Wegwerfartikel werden zum Sammlerstück: Alltagsgegenstände sind längst in der Kunst angekommen. Manche Künstler leiden aber unter ihrem massenhaften Erfolg. Einer entschuldigt sich sogar für seinen Ausflug zum Discounter.

Von Julian Ignatowitsch | 24.10.2016
    Auf Aldi-Nord Tüten sind blau-weiße Streifen zu sehen: Entworfen hat sie der Künstler Günter Fruhtrunk.
    Das Muster mit den blau-weißen Streifen ist ein Kunstwerk von Günter Fruhtrunk. (DPA / Roland Weihrauch)
    "Maler verdient mit fünf Strichen 100.000 Mark", so titelte die "Bild"-Zeitung 1974. Ein Aufreger! Ja, ein Skandal! Und so ist das ja oft, wenn es um hohe Preise für scheinbar simple Kunstwerke geht. Die fünf blauen Striche sind: das Logo der Deutschen Bank. Der glückliche Maler und Designer war Anton Stankowski.
    Theres Rohde: "Ein Logo das weltweit funktioniert, ohne dass man das Produkt oder den Dienstleister nennen muss. Jeder erkennt das Quadrat mit der Schrägen beziehungsweise das Schrägstrich im Quadrat. Es entfachte Aufmerksamkeit und das will ein Logo. Es will Aufmerksamkeit und überall erkannt werden."
    Kuratorin Theres Rohde lacht verschmitzt angesichts dieses Coups, der, nebenbei gesagt, heute sicher weit mehr wert ist als 100.000 Mark. Stankowski hat damit nicht nur ein unverwechselbares Markensymbol erschaffen, sondern auch einen Meilenstein der Kunstgeschichte:
    "Besonders weil viele auch Fragen: 'Was ist denn Konkrete Kunst'? Und wir können sagen: 'Schaut Euch das Deutsche Bank-Logo an'. Weil viele auch denken Konkrete Kunst ist etwas Sperriges, Weltfremdes, aber tatsächlich gehört das zu unserem Leben dazu."

    16 bunte Logos von Konstantin Voit
    Konstantin Voit Die Malfabrik, Block 7 (Werbeblock): 16 Logos, 2005/2006 Spray auf Leinwand (Konstantin Voit)

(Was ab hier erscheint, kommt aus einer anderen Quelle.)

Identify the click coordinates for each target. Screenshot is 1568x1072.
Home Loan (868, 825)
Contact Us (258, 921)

    Alltag, Design und Konkrete Kunst. Diese drei Kategorien verschwimmen in der Ausstellung mit jedem gezeigten Beispiele mehr und mehr. Eigentlich ist es ja überspitzt gesagt so: Der Künstler ist ein freidenkendes, unbeschränktes Genie. Der Designer ein von Zwängen und Unternehmensforderungen fremdgeleiteter Dienstleister. Diese Auslegung hat schon Stankowski nicht gefallen:
    Theres Rohde: "Er hat mal gesagt: 'Ich kann nicht morgens Kunst und nachmittags Design machen. Design oder Kunst, es muss einfach gut sein.‘ Kunst und Design kann sich ausschließen muss es aber nicht."
    Und genau das zeigt die Ausstellung in Ingolstadt und holt die Logos ins Museum. Ein begrüßenswerter Ansatz! Form und Farbe, das sind sowohl für die Markengestaltung als auch die Konkrete Kunst die zwei zentralen Kategorien. Warum also nicht beides zeigen?

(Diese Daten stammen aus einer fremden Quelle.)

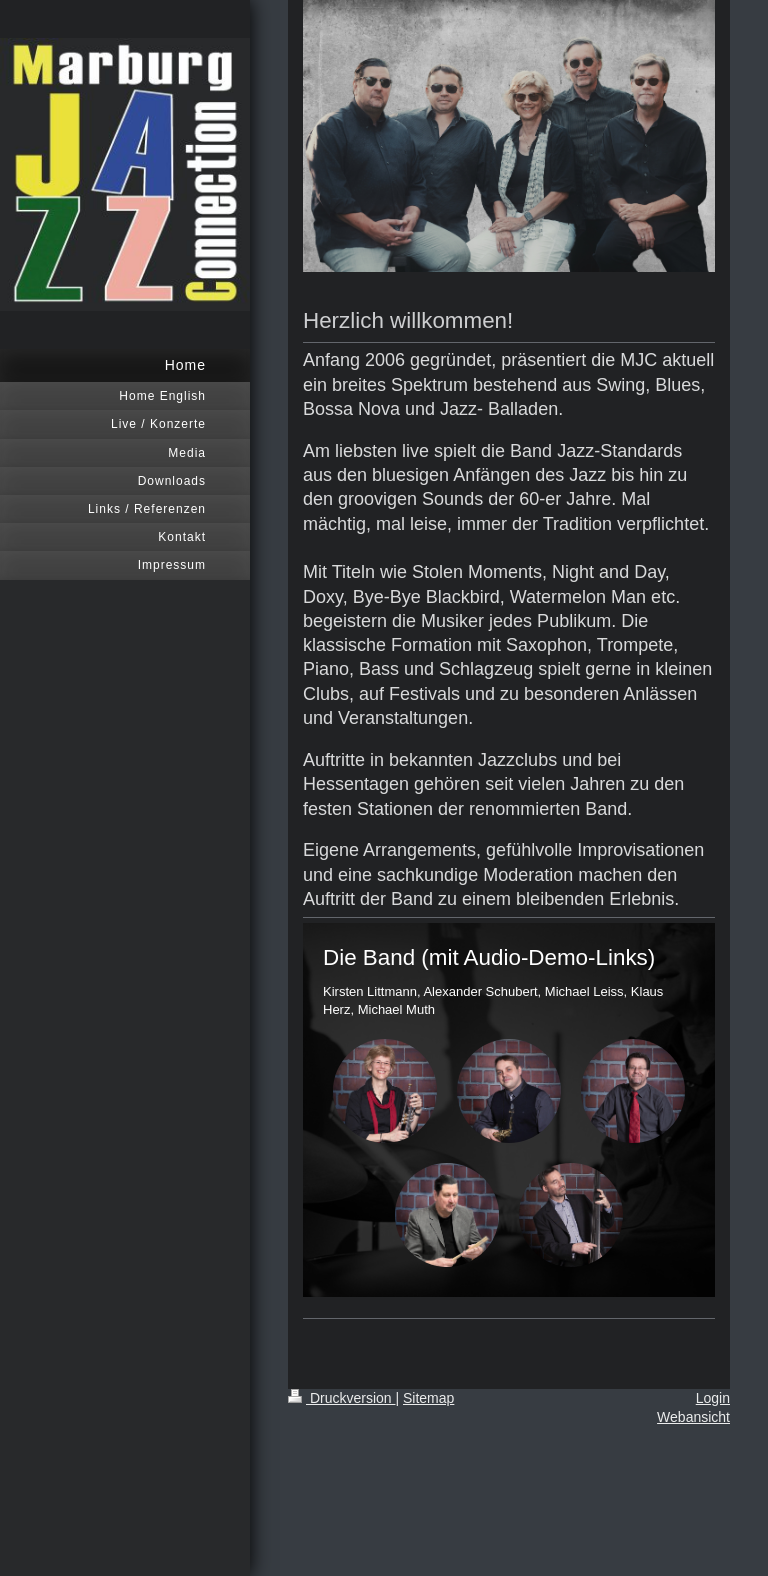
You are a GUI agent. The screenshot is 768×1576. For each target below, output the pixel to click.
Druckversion (341, 1398)
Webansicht (693, 1417)
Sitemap (428, 1398)
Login (713, 1398)
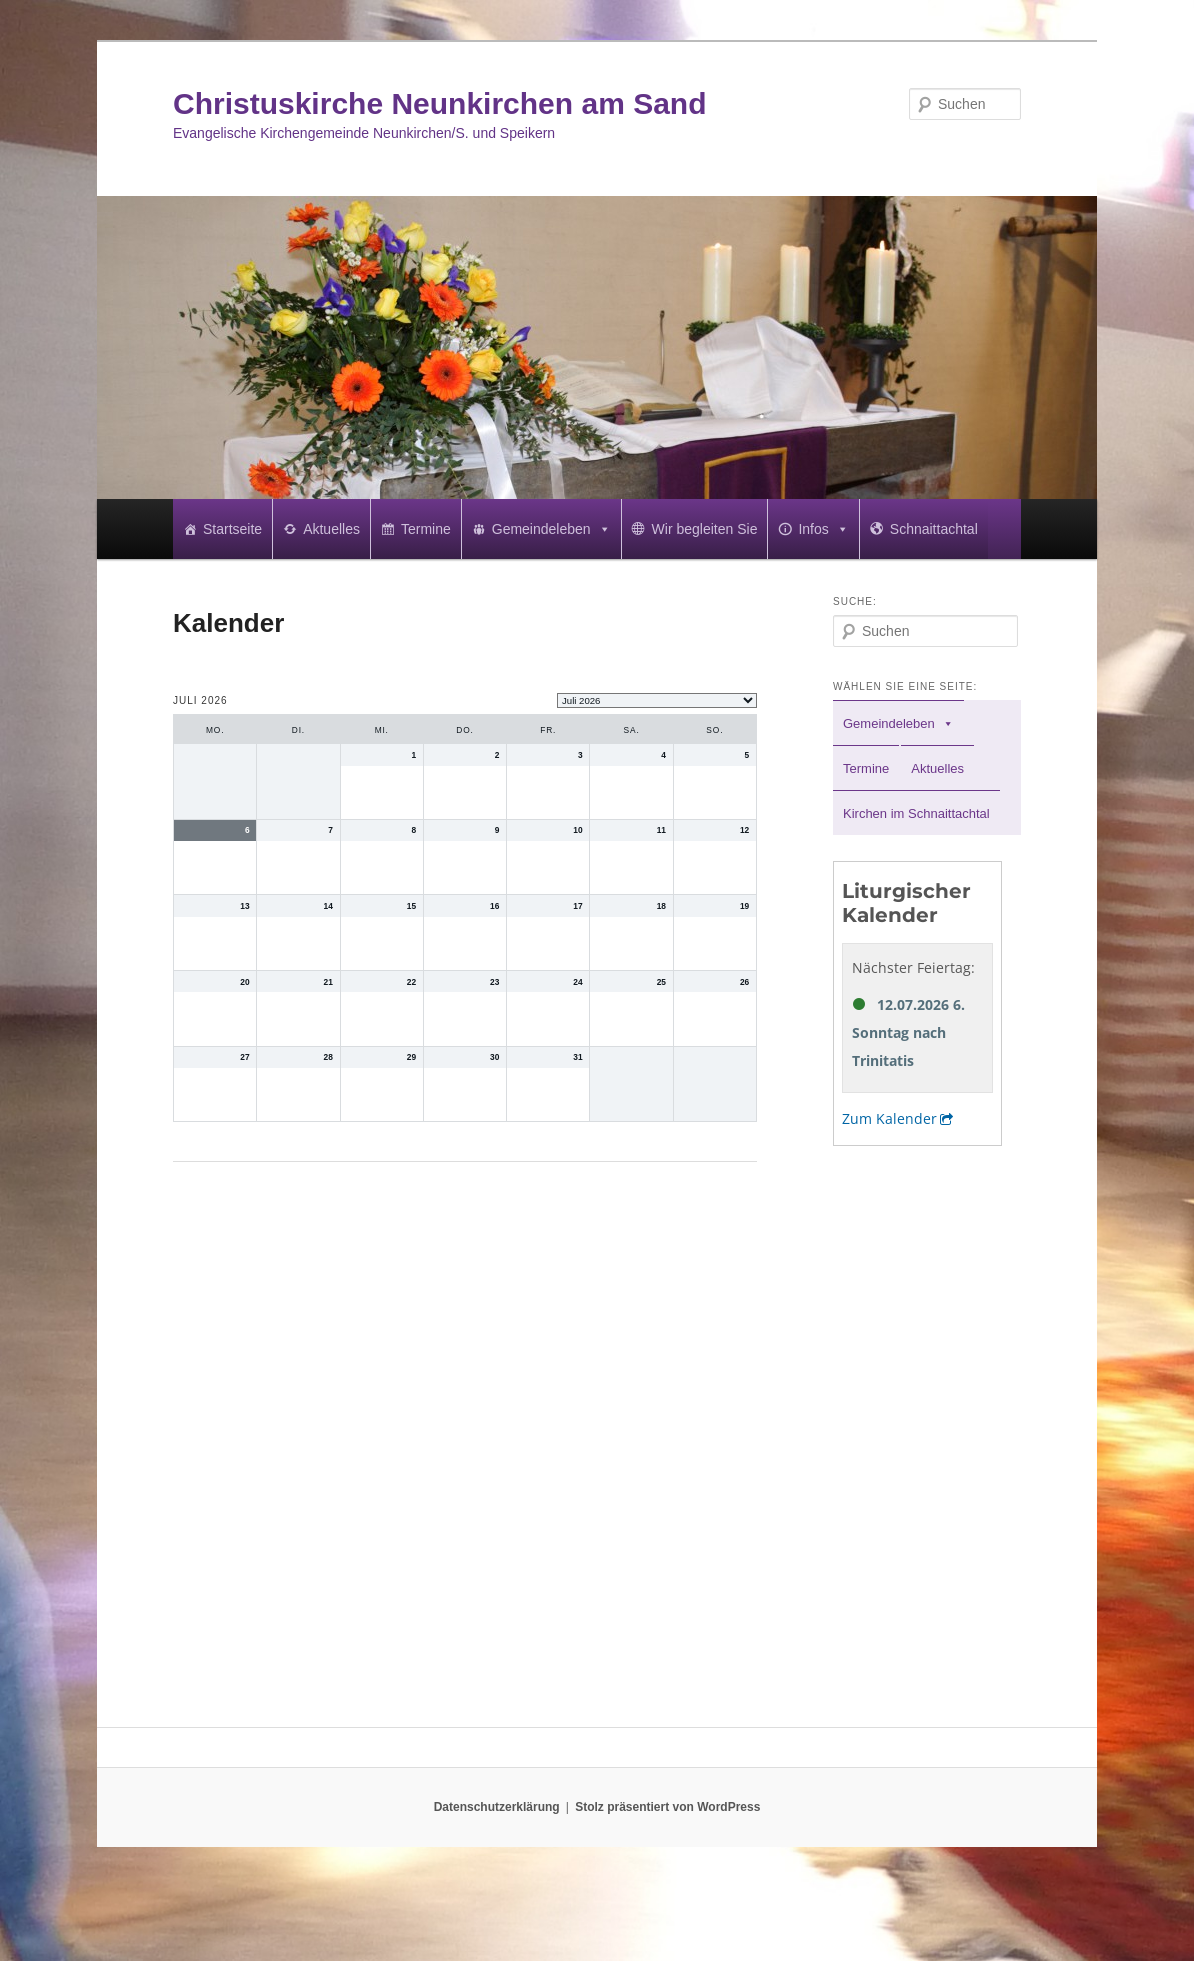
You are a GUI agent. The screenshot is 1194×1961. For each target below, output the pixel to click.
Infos (823, 529)
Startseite (232, 529)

    Da sind zum Beispiel die vier Ringe von Audi, die ursprünglich den Zusammenschluss von vier unterschiedlichen Firmen signalisieren sollten. Oder das rote Dreieck von Apollinaris, vielfach kopiert und nachgeahmt. Die berühmte Raute von Renault von Victor Vasarely, passend zum kantigen Chassis der Autos. Oder das Rechteck der Deutschen Bahn, das dem Betrieb nach einer farblichen Umkehr - rote Schrift auf weißem Grund statt umgekehrt - Millionen einsparte. Dem Gestalter Kurt Weidemann ("Mach es gut, mach es gleich, mach es gern.") sei Dank. So beschwert sich auch niemand über die 200.000 Mark Honorar!

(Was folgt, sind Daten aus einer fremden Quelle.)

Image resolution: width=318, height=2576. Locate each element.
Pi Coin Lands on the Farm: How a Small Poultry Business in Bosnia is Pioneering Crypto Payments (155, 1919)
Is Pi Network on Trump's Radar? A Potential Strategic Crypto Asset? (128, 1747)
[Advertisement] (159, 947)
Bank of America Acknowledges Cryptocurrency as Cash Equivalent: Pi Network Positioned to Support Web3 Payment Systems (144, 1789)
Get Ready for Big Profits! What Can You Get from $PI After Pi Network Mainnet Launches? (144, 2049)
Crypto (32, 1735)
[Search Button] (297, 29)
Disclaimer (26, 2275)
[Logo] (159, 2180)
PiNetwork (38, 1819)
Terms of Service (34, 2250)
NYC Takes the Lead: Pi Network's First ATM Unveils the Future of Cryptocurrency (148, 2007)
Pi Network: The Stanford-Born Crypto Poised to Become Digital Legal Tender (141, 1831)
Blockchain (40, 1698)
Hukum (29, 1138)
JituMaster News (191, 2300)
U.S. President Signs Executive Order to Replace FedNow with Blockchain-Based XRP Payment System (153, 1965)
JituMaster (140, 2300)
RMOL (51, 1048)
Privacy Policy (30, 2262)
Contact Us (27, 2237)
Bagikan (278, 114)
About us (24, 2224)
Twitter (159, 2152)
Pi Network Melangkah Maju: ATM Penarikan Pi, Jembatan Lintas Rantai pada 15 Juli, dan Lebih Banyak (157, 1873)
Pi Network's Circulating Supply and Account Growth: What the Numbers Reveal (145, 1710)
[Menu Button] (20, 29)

    Selbstbild des Künstlers kann Schaden nehmen
    Manchmal leidet dann aber doch der Ruf oder gar das Selbstbild des Künstlers. Günter Fruhtrunks Design für die Aldi-Tüte ließ plötzlich viele seiner Bilder wie, tja, eben Aldi-Tüten aussehen. Und er selbst entschuldigte sich vor seinen Schülern dafür. Für zeitgenössische Künstler ist das eher kein Problem. Guido Münch malt Logos auf Wand und Leinwand, beispielsweise das Master-Card / Maestro-Symbol. Er meint zum Fall Fruhtrunk:
    "Dass man als Künstler eine Aldi-Tüte entwirft, sehe ich als total unproblematisch. Und auch dass es in Richtung Grafikdesign und Gestaltung geht, sehe ich als unproblematisch, weil dort ja eigentlich die gleichen Kräfte am Werk sind. Problematisch wird es, wenn Kunst in ihrer Freiheit beschränkt wird oder man Kompromisse machen muss."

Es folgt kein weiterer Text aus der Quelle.